### Information given
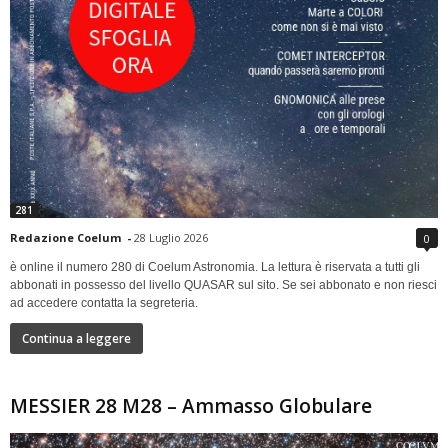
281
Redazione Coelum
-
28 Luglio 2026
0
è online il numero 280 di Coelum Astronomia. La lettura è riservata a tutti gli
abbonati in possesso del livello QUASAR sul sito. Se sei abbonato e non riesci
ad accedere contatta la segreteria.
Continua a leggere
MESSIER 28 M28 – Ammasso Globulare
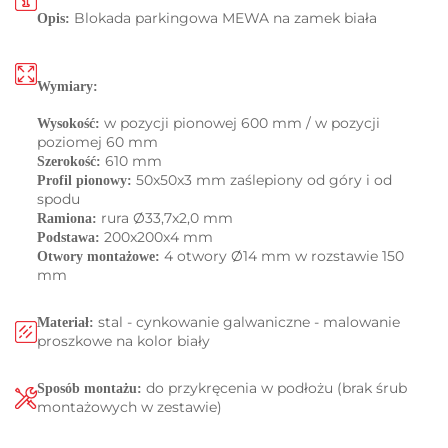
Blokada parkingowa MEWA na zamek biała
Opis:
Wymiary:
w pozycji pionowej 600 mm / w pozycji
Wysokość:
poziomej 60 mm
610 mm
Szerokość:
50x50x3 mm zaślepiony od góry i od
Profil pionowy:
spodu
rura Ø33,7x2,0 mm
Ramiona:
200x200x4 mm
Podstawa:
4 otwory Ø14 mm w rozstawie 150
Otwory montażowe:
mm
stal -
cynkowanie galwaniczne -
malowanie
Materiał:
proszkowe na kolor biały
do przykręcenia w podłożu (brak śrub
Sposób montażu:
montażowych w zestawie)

### Exercise
The job here is to find each line above with the word "Coelum" and copy it.

### Your response
Redazione Coelum
è online il numero 280 di Coelum Astronomia. La lettura è riservata a tutti gli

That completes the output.